Law Center News
Attorneys host radio show to ‘empower’ the community

Alfreda Tillman Bester, Joyce Marie Plummer, and Taryn Branson come together in a small room at WTQT 106.1 FM in Baton Rouge.
The women, all lawyers by day, gather every Tuesday from 5:30 to 6:30 p.m. to talk about the issues of the day on a radio talk show called “Perspective.” On this day, the conversation led by Bester is about a video that has gone viral showing a White school resource officer in South Carolina grabbing an African-American girl by her neck, flipping her backward, and throwing her across the room. The incident happened at a high school, after the girl was caught using her cell phone and refused to leave the classroom when instructed to by her teacher.
“The officer dragged her!” said Bester, ’99, a native of Hattiesburg, Mississippi, who serves as general counsel for the Louisiana State Conference of the NAACP. “He handled her as if she was not human.”
The other co-hosts chime in as well — Plummer, a former SULC adjunct professor and a civil rights attorney; and Branson, ‘14, a law clerk for Judge Trudy White in the 19thJudicial District Court.
It’s a lively discussion that also features topics about the low voter turnout in the 2015 Louisiana Primary election and the persons of the week.
“I love it,” Bester says. “It’s a lot of work, but it truly is a labor of love. I’m not practicing law when I’m doing the show, but I’m empowering people. There’s a judge that refers to a lawyer as a mouthpiece, so I’m being a mouthpiece for the people who don’t have a voice.”
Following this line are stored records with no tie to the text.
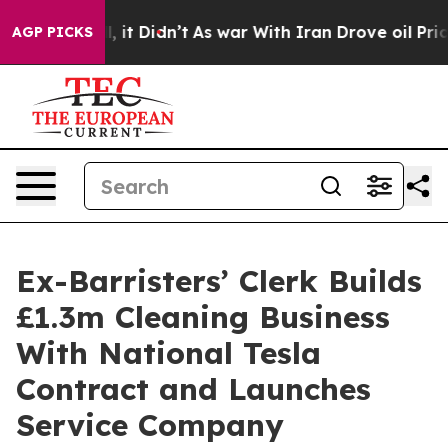
Well, it Didn’t
As war With Iran Drove oil Prices Hig
AGP PICKS
Ex-Barristers’ Clerk Builds
£1.3m Cleaning Business
With National Tesla
Contract and Launches
Service Company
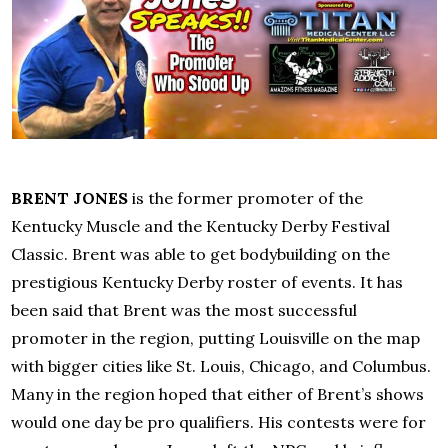
BRENT JONES
is the former promoter of the
Kentucky Muscle and the Kentucky Derby Festival
Classic. Brent was able to get bodybuilding on the
prestigious Kentucky Derby roster of events. It has
been said that Brent was the most successful
promoter in the region, putting Louisville on the map
with bigger cities like St. Louis, Chicago, and Columbus.
Many in the region hoped that either of Brent’s shows
would one day be pro qualifiers. His contests were for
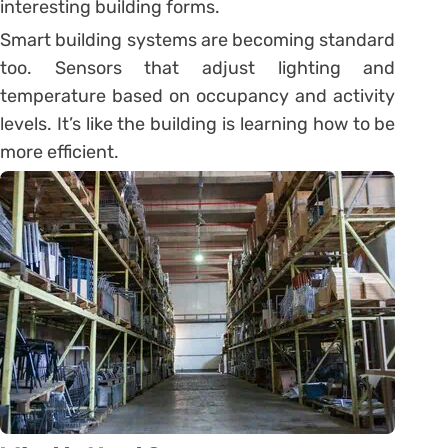
interesting building forms.
Smart building systems are becoming standard
too. Sensors that adjust lighting and
temperature based on occupancy and activity
levels. It’s like the building is learning how to be
more efficient.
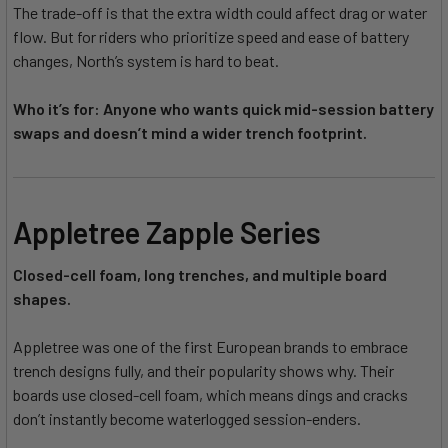
The trade-off is that the extra width could affect drag or water
flow. But for riders who prioritize speed and ease of battery
changes, North’s system is hard to beat.
Who it’s for: Anyone who wants quick mid-session battery
swaps and doesn’t mind a wider trench footprint.
Appletree Zapple Series
Closed-cell foam, long trenches, and multiple board
shapes.
Appletree was one of the first European brands to embrace
trench designs fully, and their popularity shows why. Their
boards use closed-cell foam, which means dings and cracks
don’t instantly become waterlogged session-enders.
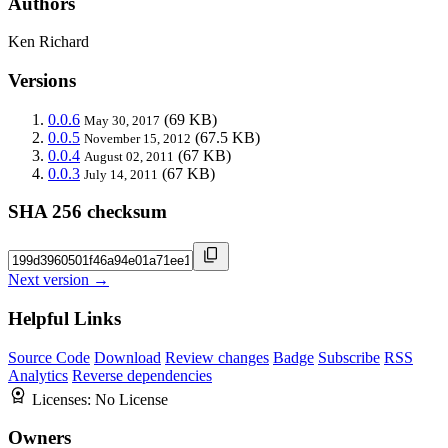
Authors
Ken Richard
Versions
0.0.6
(69 KB)
May 30, 2017
0.0.5
(67.5 KB)
November 15, 2012
0.0.4
(67 KB)
August 02, 2011
0.0.3
(67 KB)
July 14, 2011
SHA 256 checksum
Next version →
Helpful Links
Source Code
Download
Review changes
Badge
Subscribe
RSS
Analytics
Reverse dependencies
Licenses:
No License
Owners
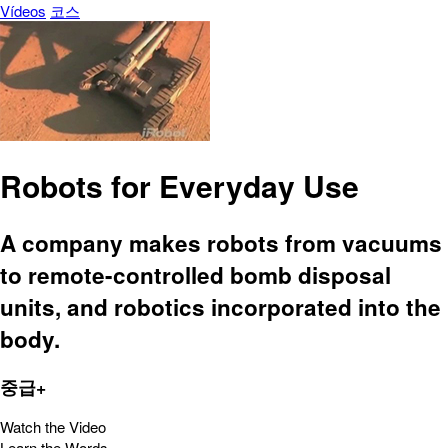
Vídeos
코스
Robots for Everyday Use
A company makes robots from vacuums
to remote-controlled bomb disposal
units, and robotics incorporated into the
body.
중급+
Watch the Video
Learn the Words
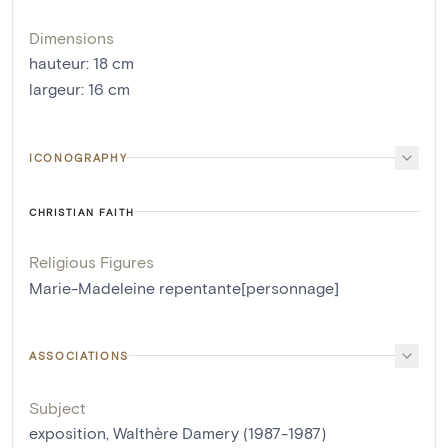
Dimensions
hauteur
:
18
cm
largeur
:
16
cm
ICONOGRAPHY
CHRISTIAN FAITH
Religious Figures
Marie-Madeleine repentante[personnage]
ASSOCIATIONS
Subject
exposition, Walthère Damery (1987-1987)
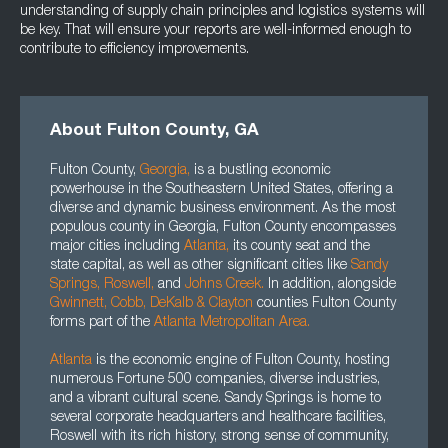
understanding of supply chain principles and logistics systems will
be key. That will ensure your reports are well-informed enough to
contribute to efficiency improvements.
About Fulton County, GA
Fulton County,
Georgia
,
is a bustling economic
powerhouse in the Southeastern United States, offering a
diverse and dynamic business environment. As the most
populous county in Georgia, Fulton County encompasses
major cities including
Atlanta
,
its county seat and the
state capital, as well as other significant cities like
Sandy
Springs,
Roswell
,
and
Johns Creek.
In addition, alongside
Gwinnett
, Cobb, DeKalb
&
Clayton
counties Fulton County
forms part of the
Atlanta Metropolitan Area.
Atlanta
is the economic engine of Fulton County, hosting
numerous Fortune 500 companies, diverse industries,
and a vibrant cultural scene. Sandy Springs is home to
several corporate headquarters and healthcare facilities,
Roswell with its rich history, strong sense of community,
“It gives me a great opportunity to bring more awareness and consciousness to the community,” Plummer said. “I take it very seriously and it’s something I’m very passionate about.”
The radio show features discussions on current news and issues and listeners call in to share their views as well. The cohosts describe it as “a conversation you would have on your front porch.”
Bester and Plummer started the show four years ago. The two met in 2000 when Bester, who graduated in the top seven percent of her class, was suing the Louisiana Supreme Court Committee on Bar Admissions to allow her to see the results of her bar exam, which the committee said she had failed. She was denied the opportunity, but the committee later changed the rules so now law students can see their test results.
“I understand people who fight the fight are not necessarily the beneficiaries, but the people who come after them are,” Bester said. “I think it’s a wonderful thing.”
Plummer met Bester at an event and complimented her on her fight. “I truly respected and admired what she was doing,” said Plummer, who received her law degree from Regent University in Virginia Beach, Virginia.
The two became friends and they started talking about the need for some kind of forum to discuss important issues going on in the city. They came up with the idea of a TV or radio show. Every time they’d see each other they would talk about doing the show.
They discussed it for about three years and looked at some options, but it never materialized until one day Bester was meeting with another SULC alum Ernest Johnson, ’76, managing partner of Our TV Network/Thought Network Broadcasting, which owns WTQT and several other radio stations in Baton Rouge and Tallulah and television stations in Shreveport, Monroe, and Alexandria, Louisiana
“I was meeting with him on a totally different matter and I saw the radio staff and I told him ‘Ernest, I would like to do a community interest show’ and he said ‘when do you want to start?’ The next morning Joyce called and said ‘Freda we need to talk about doing this radio or talk show.’ And I smiled and told her that I had just spoken to Ernest.”
Two weeks later in March 2012, Bester and Plummer were on the air. Branson joined the show in February 2015.
“I think they are phenomenal women,” Plummer, said of her cohosts. “I am grateful to be a part of the show and I love it!”